»»

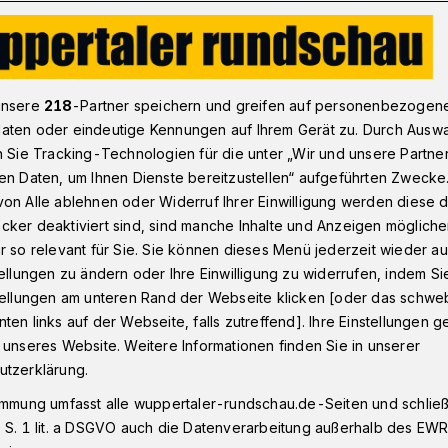
mmt, der KLUB geht
unsere
218
-Partner speichern und greifen auf personenbezogen
aten oder eindeutige Kennungen auf Ihrem Gerät zu. Durch Ausw
n Sie Tracking-Technologien für die unter „Wir und unsere Partne
en Daten, um Ihnen Dienste bereitzustellen“ aufgeführten Zwecke
k kommt, der KLUB
on Alle ablehnen oder Widerruf Ihrer Einwilligung werden diese de
cker deaktiviert sind, sind manche Inhalte und Anzeigen möglich
r so relevant für Sie. Sie können dieses Menü jederzeit wieder au
tellungen zu ändern oder Ihre Einwilligung zu widerrufen, indem Si
stellungen am unteren Rand der Webseite klicken [oder das schw
ten links auf der Webseite, falls zutreffend]. Ihre Einstellungen g
rsteck versteckt?" Zumindest diese Frage
 unseres Website. Weitere Informationen finden Sie in unserer
uen Clubs "Versteck" eine Woche vor der
utzerklärung.
s beantwortet.
immung umfasst alle wuppertaler-rundschau.de-Seiten und schließt
 S. 1 lit. a DSGVO auch die Datenverarbeitung außerhalb des EWR,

««

Aim of the task: The answer is the entries above, given again exactly, with no pictures among them.

Expected answer:
mmt, der KLUB geht
unsere
218
-Partner speichern und greifen auf personenbezogen
aten oder eindeutige Kennungen auf Ihrem Gerät zu. Durch Ausw
n Sie Tracking-Technologien für die unter „Wir und unsere Partne
en Daten, um Ihnen Dienste bereitzustellen“ aufgeführten Zwecke
k kommt, der KLUB
on Alle ablehnen oder Widerruf Ihrer Einwilligung werden diese de
cker deaktiviert sind, sind manche Inhalte und Anzeigen möglich
r so relevant für Sie. Sie können dieses Menü jederzeit wieder au
tellungen zu ändern oder Ihre Einwilligung zu widerrufen, indem Si
stellungen am unteren Rand der Webseite klicken [oder das schw
ten links auf der Webseite, falls zutreffend]. Ihre Einstellungen g
rsteck versteckt?" Zumindest diese Frage
 unseres Website. Weitere Informationen finden Sie in unserer
uen Clubs "Versteck" eine Woche vor der
utzerklärung.
s beantwortet.
immung umfasst alle wuppertaler-rundschau.de-Seiten und schließt
 S. 1 lit. a DSGVO auch die Datenverarbeitung außerhalb des EWR,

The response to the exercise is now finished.